At Coursera, we use data to power our product and better serve our learners. One example is matching learners with the right learning content to reach their goals. We’ll leave it to Amazon and Netflix to speak to general discovery, and focus here instead on a set of algorithms that are specific to our learning context — our Skills Graph —, and its discovery application.
Above is a lightweight representation of the graph, which is built on data from across the site. At its essence, the graph maps a robust library of skills to each other, to the content that teaches them, to the careers that require them, and to the learners who have or want them.
Take as one example the is-taught-by edge between the skill node and the content node. It’s generated by a machine learning model with features that include attributes of the material like the frequency with which it references the skill or concepts related to the skill. One of the most powerful features, though, is what learners on the platform have self-reported learning as they moved through their experience. This edge powers a few data products on the site; one is skills-based search.
Imagine a learner who is looking to learn specific tools or technologies, maybe because she needs it for a freelancing job, or because it’s what she’s seeing on requisitions for a job to which she wants to apply. While these tools and technologies are often taught in courses on Coursera, they may not be mentioned by the instructor in describing the course. An example is NumPy, a package for scientific computing in Python. Searching the catalog for NumPy would return null results with just a standard text similarity-based search — and in fact it did until we built this edge and deployed it in search. Now the query instead returns 21 matches of courses where from the graph we know learners are learning NumPy. This extends across a range of hard skills — from the very broad to the very granular.
Once we built the graph infrastructure and unleashed it to incorporate learner-reported tags, it surpassed what we could have come up with on our own. For example, our initial set of skill tags were exclusively in the business, computer science, and data domains.

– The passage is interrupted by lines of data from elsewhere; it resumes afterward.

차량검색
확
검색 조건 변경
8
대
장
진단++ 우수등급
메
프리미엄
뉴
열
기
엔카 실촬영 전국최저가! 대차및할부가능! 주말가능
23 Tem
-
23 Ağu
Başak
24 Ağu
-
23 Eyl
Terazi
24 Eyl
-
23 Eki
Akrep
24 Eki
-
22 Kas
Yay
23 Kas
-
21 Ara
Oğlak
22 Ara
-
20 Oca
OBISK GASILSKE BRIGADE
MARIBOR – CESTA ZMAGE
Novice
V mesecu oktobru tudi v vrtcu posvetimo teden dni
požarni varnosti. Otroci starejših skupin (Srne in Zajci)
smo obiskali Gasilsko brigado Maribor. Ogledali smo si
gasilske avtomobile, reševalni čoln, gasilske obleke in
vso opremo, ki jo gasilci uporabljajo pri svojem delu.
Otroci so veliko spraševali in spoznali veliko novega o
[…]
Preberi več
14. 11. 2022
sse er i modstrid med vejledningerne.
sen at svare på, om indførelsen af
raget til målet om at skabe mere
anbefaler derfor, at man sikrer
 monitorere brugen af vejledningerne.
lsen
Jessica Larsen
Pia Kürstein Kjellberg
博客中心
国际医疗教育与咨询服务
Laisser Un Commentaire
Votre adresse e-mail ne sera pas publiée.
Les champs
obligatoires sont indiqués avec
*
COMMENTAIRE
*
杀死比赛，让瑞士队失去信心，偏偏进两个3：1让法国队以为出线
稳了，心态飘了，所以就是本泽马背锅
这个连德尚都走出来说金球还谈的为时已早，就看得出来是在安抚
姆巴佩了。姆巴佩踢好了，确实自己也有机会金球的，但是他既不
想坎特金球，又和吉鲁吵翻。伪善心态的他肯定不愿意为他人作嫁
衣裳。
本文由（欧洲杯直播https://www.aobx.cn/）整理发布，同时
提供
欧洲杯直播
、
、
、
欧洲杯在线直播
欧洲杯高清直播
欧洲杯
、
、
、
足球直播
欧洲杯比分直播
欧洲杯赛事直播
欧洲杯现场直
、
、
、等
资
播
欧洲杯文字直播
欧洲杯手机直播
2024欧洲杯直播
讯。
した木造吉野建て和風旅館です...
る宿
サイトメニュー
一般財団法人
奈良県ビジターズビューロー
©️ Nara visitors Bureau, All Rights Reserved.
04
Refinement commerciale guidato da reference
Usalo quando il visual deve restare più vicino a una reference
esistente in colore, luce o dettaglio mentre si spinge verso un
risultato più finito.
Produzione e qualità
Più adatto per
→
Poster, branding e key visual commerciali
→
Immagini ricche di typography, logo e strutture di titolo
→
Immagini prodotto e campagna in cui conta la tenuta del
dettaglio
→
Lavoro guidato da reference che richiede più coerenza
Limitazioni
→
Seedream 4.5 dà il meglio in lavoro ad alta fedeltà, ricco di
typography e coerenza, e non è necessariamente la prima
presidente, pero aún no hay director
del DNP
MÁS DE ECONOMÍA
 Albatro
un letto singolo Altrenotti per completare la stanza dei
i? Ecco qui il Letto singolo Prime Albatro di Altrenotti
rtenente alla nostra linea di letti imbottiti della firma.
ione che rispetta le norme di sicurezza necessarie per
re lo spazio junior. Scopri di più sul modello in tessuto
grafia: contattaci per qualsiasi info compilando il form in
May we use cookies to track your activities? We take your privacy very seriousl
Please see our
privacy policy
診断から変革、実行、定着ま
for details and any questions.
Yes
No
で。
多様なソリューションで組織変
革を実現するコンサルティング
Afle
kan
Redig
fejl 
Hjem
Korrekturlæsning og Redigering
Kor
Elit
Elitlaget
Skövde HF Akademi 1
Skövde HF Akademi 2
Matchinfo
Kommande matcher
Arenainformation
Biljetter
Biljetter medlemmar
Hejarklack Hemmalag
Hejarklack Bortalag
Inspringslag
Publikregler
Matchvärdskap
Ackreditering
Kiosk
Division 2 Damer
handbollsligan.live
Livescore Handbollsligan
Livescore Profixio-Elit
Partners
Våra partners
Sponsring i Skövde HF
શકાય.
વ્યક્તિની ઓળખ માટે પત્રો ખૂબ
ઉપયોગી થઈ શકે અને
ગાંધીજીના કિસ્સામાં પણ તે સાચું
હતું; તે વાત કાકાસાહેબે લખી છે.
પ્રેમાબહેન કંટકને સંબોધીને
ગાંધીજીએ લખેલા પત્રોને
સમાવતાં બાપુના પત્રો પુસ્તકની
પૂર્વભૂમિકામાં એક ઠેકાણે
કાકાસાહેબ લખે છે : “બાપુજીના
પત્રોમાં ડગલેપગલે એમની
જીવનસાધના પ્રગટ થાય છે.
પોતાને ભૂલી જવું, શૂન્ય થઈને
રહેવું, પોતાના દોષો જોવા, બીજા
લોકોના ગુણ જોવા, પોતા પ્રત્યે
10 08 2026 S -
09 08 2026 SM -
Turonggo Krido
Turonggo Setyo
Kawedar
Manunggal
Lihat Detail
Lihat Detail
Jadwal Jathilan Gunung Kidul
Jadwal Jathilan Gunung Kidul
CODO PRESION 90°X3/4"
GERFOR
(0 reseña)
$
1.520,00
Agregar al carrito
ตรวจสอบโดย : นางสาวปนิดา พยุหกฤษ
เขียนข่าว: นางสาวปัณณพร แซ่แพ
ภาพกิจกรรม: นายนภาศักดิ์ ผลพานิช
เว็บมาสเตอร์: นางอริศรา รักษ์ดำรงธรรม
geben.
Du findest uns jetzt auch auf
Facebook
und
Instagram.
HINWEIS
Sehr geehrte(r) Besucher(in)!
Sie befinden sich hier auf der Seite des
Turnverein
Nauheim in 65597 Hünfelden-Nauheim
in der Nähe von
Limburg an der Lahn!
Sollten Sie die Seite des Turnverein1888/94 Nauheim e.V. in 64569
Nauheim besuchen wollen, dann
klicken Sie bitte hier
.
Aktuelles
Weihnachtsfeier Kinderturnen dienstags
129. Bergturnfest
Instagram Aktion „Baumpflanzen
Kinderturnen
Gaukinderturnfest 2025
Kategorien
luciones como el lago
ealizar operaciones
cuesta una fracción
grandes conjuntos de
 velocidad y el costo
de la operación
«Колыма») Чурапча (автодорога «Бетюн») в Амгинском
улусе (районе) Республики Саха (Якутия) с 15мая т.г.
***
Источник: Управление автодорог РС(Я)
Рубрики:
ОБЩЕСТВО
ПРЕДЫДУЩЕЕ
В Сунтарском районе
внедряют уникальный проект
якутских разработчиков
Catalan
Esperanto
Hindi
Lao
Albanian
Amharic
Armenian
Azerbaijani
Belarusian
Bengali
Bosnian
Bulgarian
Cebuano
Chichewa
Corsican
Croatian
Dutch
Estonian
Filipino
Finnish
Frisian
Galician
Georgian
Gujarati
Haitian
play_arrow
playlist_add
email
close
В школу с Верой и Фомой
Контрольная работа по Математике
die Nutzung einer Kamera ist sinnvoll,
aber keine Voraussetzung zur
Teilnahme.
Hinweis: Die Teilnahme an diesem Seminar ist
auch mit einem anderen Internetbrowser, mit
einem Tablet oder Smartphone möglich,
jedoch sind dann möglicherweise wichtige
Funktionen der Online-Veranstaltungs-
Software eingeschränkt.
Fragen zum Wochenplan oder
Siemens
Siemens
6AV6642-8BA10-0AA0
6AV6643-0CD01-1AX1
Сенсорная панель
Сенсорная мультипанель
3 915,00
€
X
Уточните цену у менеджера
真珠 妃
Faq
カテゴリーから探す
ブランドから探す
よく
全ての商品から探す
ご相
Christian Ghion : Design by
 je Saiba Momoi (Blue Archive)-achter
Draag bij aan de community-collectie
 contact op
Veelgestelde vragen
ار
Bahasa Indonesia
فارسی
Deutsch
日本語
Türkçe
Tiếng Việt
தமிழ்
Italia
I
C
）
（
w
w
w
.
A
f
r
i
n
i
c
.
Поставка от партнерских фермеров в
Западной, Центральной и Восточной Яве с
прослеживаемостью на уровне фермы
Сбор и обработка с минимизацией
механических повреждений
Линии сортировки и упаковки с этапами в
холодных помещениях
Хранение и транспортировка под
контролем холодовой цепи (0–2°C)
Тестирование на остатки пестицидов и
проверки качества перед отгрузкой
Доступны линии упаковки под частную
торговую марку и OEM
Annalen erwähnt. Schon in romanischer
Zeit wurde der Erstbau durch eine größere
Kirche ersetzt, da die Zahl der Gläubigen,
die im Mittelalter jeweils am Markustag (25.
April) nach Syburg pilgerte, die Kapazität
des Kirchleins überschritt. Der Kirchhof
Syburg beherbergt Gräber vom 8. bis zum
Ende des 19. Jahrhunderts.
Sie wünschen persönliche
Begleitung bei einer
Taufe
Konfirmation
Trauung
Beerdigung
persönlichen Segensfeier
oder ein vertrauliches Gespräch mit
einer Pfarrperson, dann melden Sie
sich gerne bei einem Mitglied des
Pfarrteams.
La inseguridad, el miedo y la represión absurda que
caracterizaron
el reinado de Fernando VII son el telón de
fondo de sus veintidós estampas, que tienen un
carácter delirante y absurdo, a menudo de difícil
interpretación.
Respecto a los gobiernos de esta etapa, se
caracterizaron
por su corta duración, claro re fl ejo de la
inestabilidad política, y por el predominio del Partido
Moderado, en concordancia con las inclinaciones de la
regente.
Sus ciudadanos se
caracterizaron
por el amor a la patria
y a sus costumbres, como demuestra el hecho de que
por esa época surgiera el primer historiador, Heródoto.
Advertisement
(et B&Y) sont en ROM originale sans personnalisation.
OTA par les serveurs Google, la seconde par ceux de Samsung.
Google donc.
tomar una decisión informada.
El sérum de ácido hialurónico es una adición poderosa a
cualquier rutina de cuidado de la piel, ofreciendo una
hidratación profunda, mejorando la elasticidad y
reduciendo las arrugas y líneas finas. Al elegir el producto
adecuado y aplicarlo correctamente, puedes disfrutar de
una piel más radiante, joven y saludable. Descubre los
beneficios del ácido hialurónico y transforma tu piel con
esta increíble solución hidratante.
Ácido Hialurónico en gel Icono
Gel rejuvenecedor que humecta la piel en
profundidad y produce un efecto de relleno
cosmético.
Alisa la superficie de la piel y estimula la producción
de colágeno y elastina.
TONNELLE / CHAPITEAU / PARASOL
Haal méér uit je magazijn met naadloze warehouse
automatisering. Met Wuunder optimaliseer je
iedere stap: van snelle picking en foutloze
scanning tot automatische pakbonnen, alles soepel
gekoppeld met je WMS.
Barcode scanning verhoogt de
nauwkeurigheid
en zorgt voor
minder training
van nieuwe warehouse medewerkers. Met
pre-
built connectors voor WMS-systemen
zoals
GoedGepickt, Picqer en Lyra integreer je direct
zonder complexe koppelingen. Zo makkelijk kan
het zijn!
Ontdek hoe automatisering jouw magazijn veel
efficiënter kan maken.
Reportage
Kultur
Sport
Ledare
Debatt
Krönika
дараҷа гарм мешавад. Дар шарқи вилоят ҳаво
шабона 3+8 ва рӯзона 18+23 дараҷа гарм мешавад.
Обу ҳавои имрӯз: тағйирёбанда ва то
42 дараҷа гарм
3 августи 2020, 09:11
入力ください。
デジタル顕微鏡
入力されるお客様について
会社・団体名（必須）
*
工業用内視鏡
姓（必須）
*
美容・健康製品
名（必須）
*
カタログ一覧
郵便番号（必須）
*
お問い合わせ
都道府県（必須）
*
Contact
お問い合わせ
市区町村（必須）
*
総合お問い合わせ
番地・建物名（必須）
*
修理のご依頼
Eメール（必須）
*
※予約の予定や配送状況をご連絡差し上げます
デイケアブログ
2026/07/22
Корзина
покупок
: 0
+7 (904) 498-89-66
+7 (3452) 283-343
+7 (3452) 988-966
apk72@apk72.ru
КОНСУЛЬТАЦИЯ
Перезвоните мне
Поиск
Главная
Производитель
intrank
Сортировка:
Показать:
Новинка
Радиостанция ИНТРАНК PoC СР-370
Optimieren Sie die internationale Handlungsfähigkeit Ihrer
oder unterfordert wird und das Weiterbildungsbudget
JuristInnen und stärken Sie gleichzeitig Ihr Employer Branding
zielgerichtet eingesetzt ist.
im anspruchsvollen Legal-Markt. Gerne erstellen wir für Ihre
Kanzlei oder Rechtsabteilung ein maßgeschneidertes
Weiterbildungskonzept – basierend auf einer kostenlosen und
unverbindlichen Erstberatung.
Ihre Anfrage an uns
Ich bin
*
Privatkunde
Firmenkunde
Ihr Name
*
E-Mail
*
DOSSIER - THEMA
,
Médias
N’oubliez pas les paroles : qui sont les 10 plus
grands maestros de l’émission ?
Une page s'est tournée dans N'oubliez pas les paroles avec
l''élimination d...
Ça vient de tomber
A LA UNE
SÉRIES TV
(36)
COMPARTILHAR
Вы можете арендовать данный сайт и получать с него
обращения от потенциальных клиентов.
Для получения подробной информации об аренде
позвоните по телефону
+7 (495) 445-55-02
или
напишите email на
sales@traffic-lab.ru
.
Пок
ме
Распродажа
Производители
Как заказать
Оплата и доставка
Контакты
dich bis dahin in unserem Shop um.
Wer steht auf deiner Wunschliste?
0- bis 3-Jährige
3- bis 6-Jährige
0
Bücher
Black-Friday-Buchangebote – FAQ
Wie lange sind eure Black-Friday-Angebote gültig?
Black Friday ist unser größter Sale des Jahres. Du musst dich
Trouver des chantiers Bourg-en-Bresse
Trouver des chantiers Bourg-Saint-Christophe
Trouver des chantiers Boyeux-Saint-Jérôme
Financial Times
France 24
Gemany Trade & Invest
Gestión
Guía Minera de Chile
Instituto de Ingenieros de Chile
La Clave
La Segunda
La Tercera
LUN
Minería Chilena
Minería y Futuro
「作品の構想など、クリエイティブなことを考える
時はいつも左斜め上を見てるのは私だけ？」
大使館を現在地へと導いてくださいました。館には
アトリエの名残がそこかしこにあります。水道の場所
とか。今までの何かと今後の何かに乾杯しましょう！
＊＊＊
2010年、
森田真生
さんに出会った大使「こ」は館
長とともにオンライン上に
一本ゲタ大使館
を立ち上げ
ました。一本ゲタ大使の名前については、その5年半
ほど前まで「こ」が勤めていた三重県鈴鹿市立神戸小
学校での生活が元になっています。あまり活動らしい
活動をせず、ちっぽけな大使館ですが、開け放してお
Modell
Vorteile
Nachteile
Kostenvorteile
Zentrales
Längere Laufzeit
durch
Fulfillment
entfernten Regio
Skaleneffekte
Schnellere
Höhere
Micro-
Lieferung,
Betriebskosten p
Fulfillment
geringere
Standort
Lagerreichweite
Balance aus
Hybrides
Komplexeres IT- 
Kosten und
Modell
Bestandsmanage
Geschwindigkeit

But today, thanks to the graph, learners can easily find content that’s teaching soft skills, too— even where these are skills that are taught only indirectly. For example, when a learner searches for confidence, she is returned several courses on public speaking, the infamous Learning How to Learn course, and more — all powered by a rich stream of learner-reported data that feeds and updates the graph daily.
While the skill-based search application produced our single biggest algorithmic win yet in search, it assumes the learner knows what she wants to learn. Since many learners are more focused on what outcome they want — for example what job — we extended the graph to include a mapping between careers and the set of skills they require. This is based on the frequency with which skills appear in postings for that job, and based on the skills we observe real learners in those jobs have through their in-course performance. Here’s one application: As the learner is browsing Coursera content she can filter down by career relevancy.
We can do better still by incorporating data on each individual — for example using our platform data to rigorously measure what each learner already knows, and use that to land them in the right level of content. This starts with item-response theory models trained on the hundreds of millions of questions that have been attempted on the platform. In a nutshell, the models output an estimated difficulty for each question. Marrying these estimates with a given learner’s performance on the assessments she’s attempted, we can infer her level in each of a range of skills. Below is sample output for a single learner. She is relatively stronger in Data Management, but weaker in Machine Learning. Knowing this allows us to, among other things, recommend beginner ML content.
Today we’ve shared some examples of how our Skills Graph, built on rich data captured across the platform, allows us to develop a more robust understanding of learners and content and careers and, when fed back in the product, is helping each learner find the right content for them.
In the coming weeks, we’ll share other applications of the graph, including how the graph is unlocking valuable insights for our enterprise customers in an application called Skills Benchmarking.